Naked Capitalism has the article James Galbraith Describes Major Forecast Failure in Model Used by Romers to Attack Friedman on Sanders Plan.
So why do the Romers say so confidently that Friedman is off base? They are using a different model. And as Galbraith explains long-form, it’s one with a pretty crappy track record in post-crisis America. And Galbraith gives an important warning:
In the real world, forecasts are a very weak guide to policy; when attempting to make major changes the right strategy is to proceed and to take up the challenge of obstacles or changing circumstances as they arise. That is, after all, what Roosevelt did in the New Deal and what Lyndon Johnson did in the 1960s. Neither one could have proceeded if today’s economists had been around at that time.
This is a shocking description of the failures of the ecnomists in the Obama administration who are now throwing stones at Bernie Sanders.

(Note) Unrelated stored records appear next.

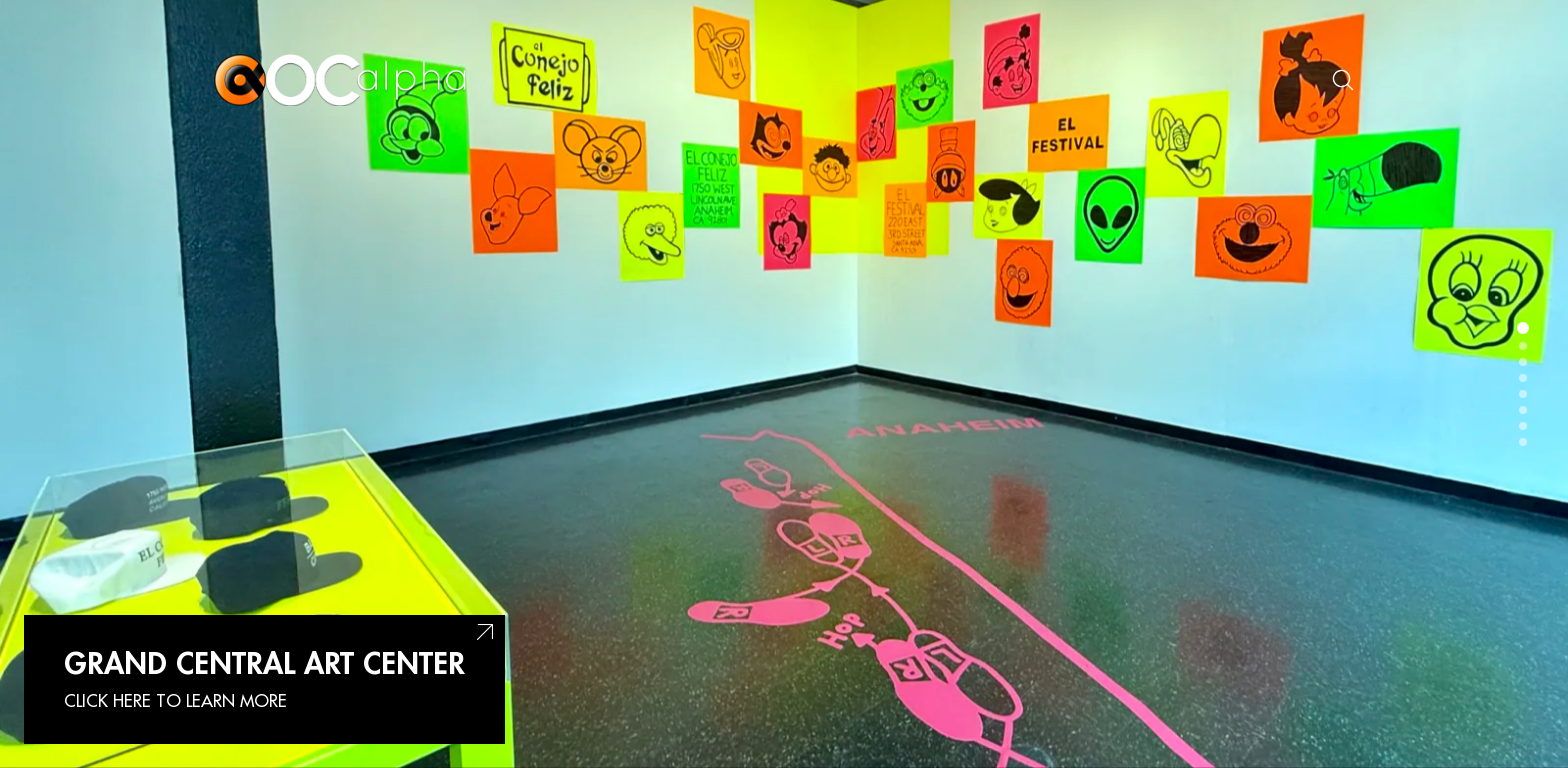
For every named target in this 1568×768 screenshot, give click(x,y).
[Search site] (1343, 80)
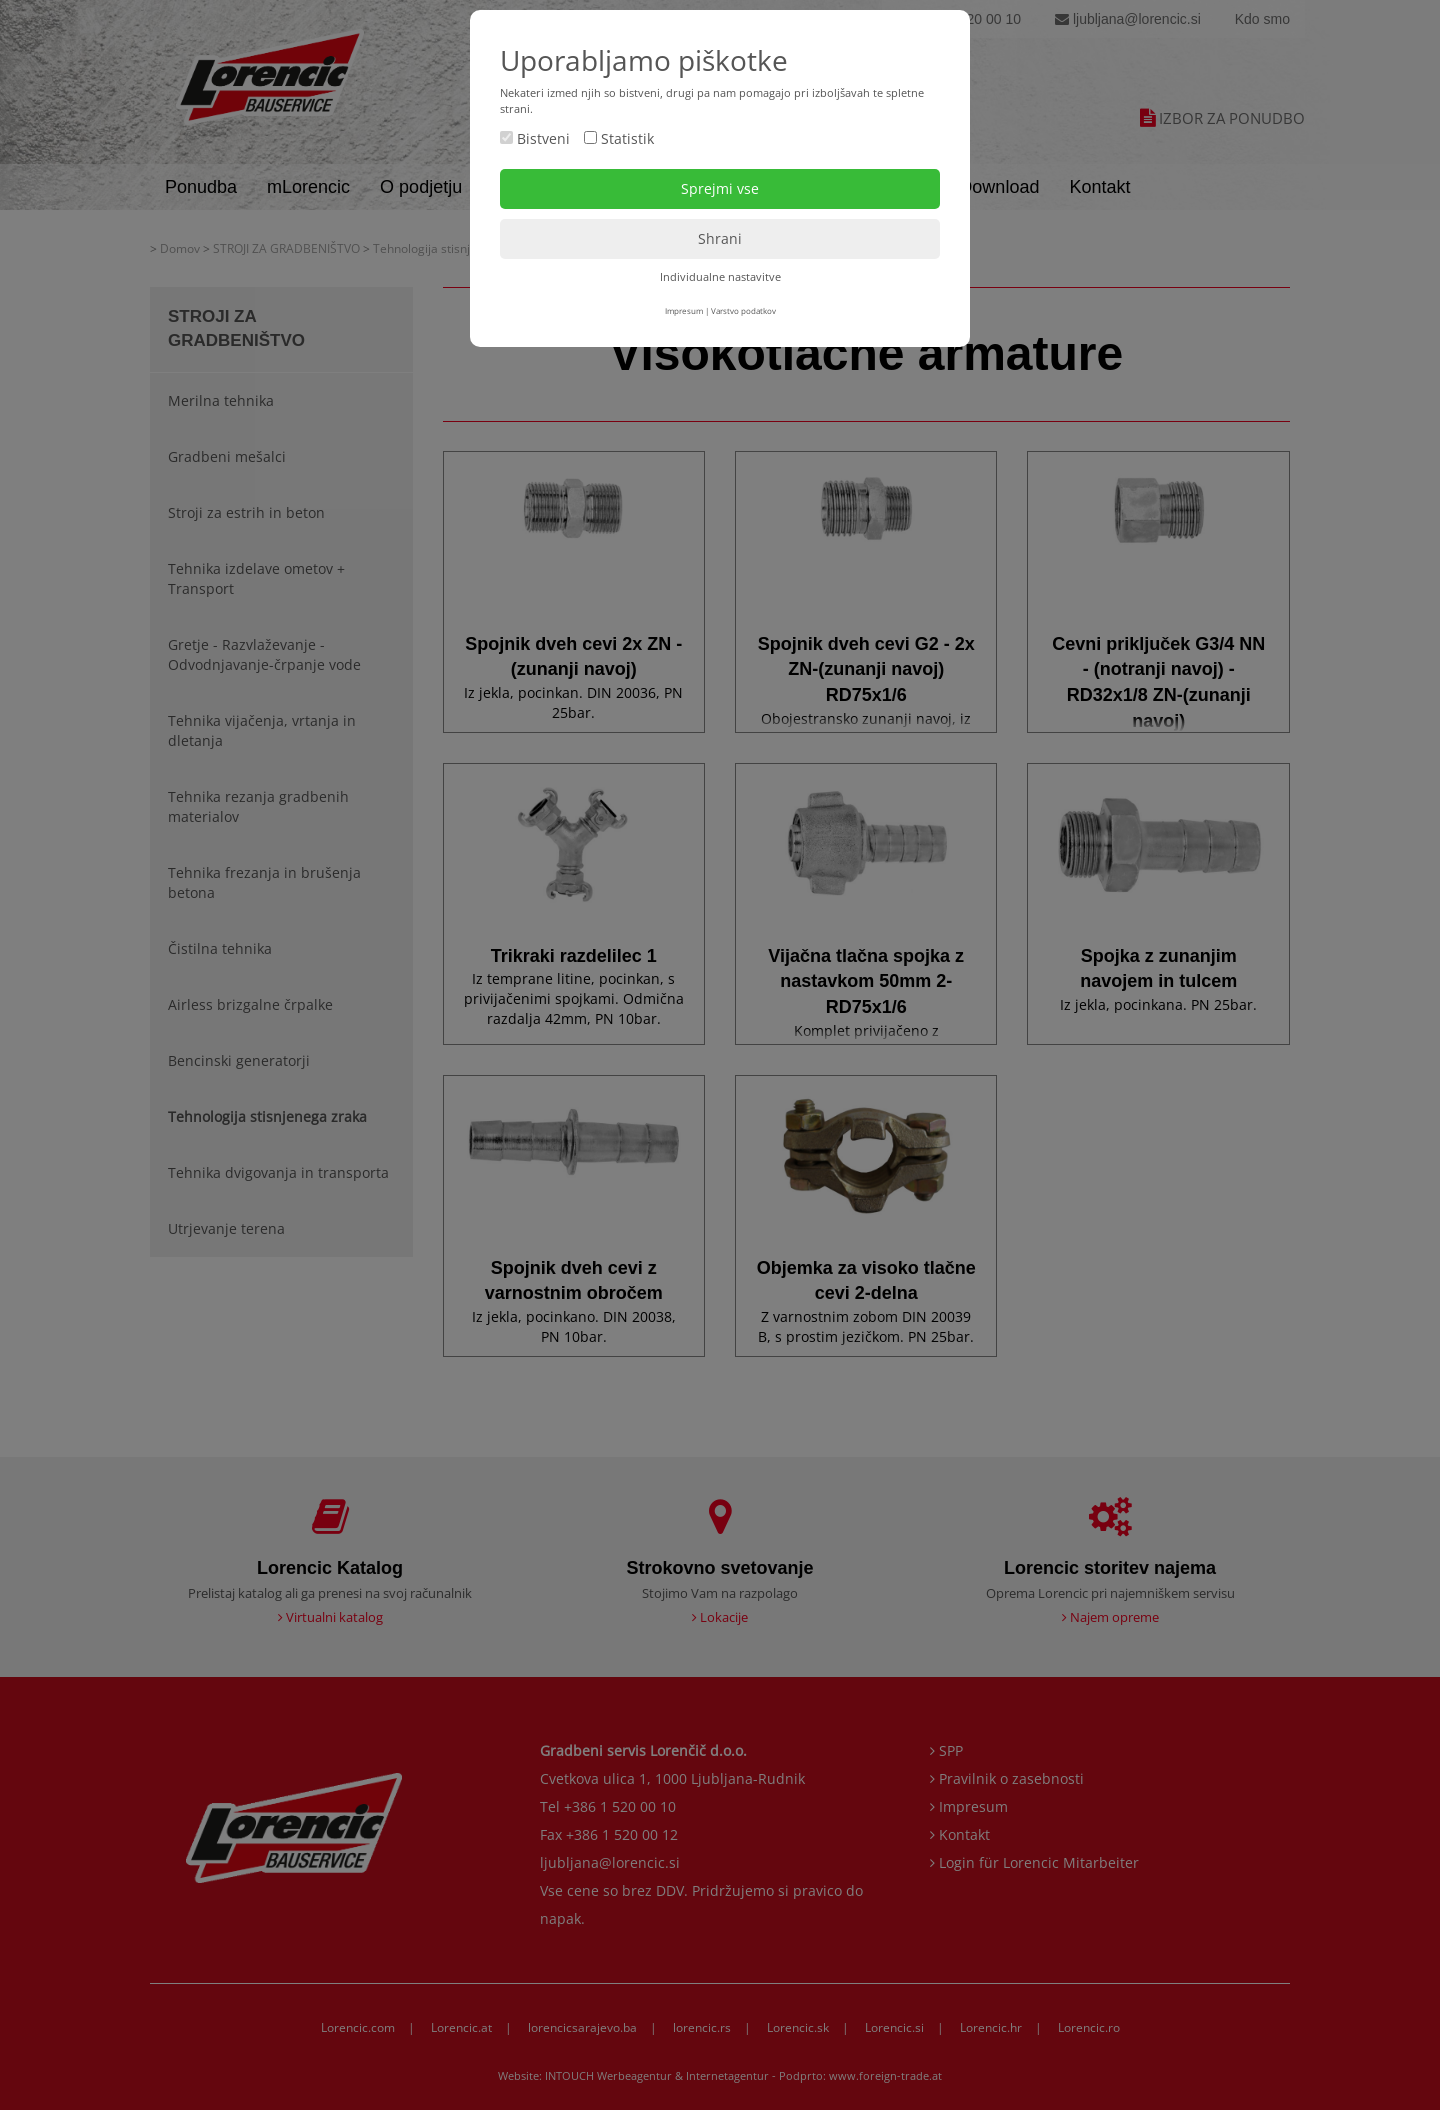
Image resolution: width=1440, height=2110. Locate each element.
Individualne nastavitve (720, 276)
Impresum (684, 310)
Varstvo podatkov (743, 310)
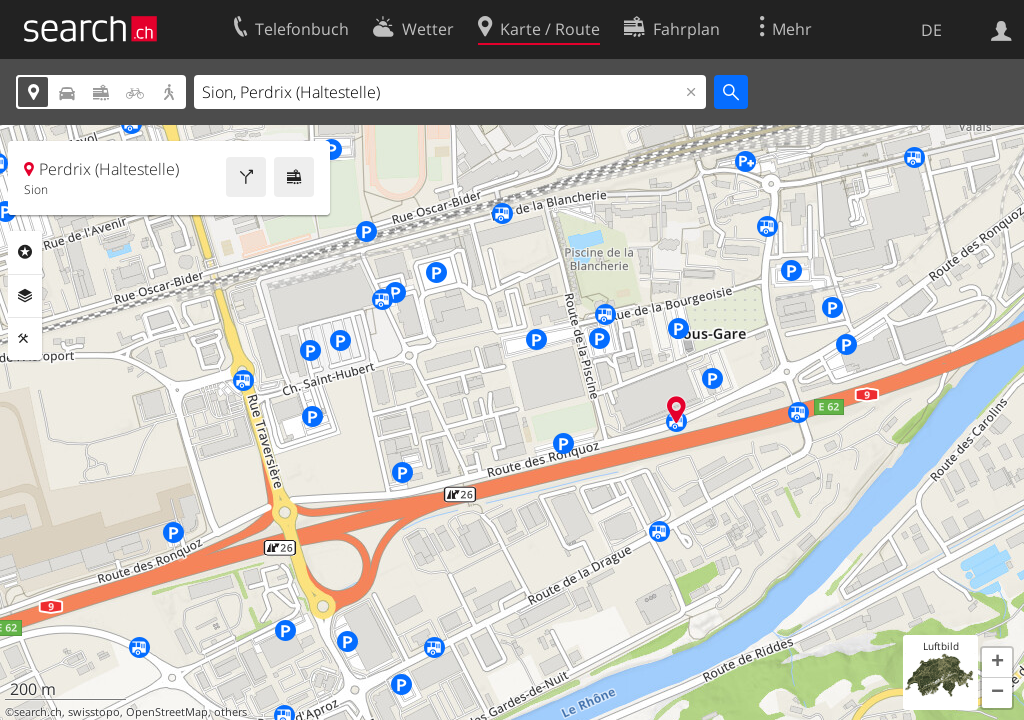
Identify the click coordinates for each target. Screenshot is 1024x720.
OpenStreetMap (167, 712)
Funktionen (25, 339)
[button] (997, 663)
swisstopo (94, 712)
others (230, 712)
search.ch (38, 712)
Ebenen (25, 296)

One of the things about Obama that I voted for was the belief that he was a practical guy who would follow Roosevelt’s technique “proceed and to take up the challenge of obstacles or changing circumstances as they arise”
I knew that Obama had failed to meet my expectations in this regard, but until I read this article, I never realized the depths of that failure.
I think I have a special appreciation for the mathematics underpinning the wisdom of constantly checking your results, and adjusting to deviations from expectations.
My explanation below is even more abstract than the James Galbraith explanation of the problems of economic forecasting. I really don’t expect anybody to undersyand what comes below except for people who have also been in my trade of simulation of the behavior of integrated circuits.
When I first got into the business in 1969, there were severe limits on the performance of circuit simulation programs. If you tried to make too large jumps in time in your simulation, the results could predict wild oscillations in the circuits where none existed.
This was due to a method called explicit integration. In that method, you would take a few historical points in time of your simulation, and use it to predict behavior at the next point in time. You never checked to see if that prediction was continuing to satisfy the equations governing the system as a whole. To prevent the problem of oscillation, you were forced to limit yourself to time steps not larger than those limited by the smallest time constants anywhere in your circuit. This limitation would keep the errors to a reasonable level, but it really slowed down the simulator by orders of magnitude. The reason why people stuck to explicit integration was that solving the circuit equations to check for errors was an extremely compute intensive process.
In the early 1970s, The University of California at Berkeley, and others introduced ways to use implicit integration instead of explicit integration. The reason why they could use implicit integration was they had found a technique for rapidly solving the system circuit equations to see if the error was within bounds. Those rapid solving techniques are called sparse matrix techniques. With sparse matrix and implicit integration, you used the predictions from previous time points, but then you checked how accurately those predictions satisfied the equations for the circuit at the time you were trying to estimate. If the predictions were too far off, you would adjust then until they the result was acceptable. If you couldn’t find acceptable results at the new predicted time, you would try a smaller time step into the future at an earlier predicted time. This method allowed you to take much larger time steps than explicit integration allowed while not introducing wild oscillations into the results. The new method was also more suitable for simulating highly non-linear circuits like those found in computers.
In effect, you only had to worry about small time constants in parts of the circuit that were actually changing significantly. Small time constants in parts of the circuits that weren’t very active would not cause your solution to go wild.
I liken this behavior to the Roosevelt economic plan. Forecast something, do something according to your forecast, measure what happened as a result, and adjust if you see deviations from plan.
It’s not rocket science, but it is science and math. I only wish I could explain this to the lay public who are not engineers and mathematicians. Well, at least I can take comfort that I laid it all out there, even if very few will get it.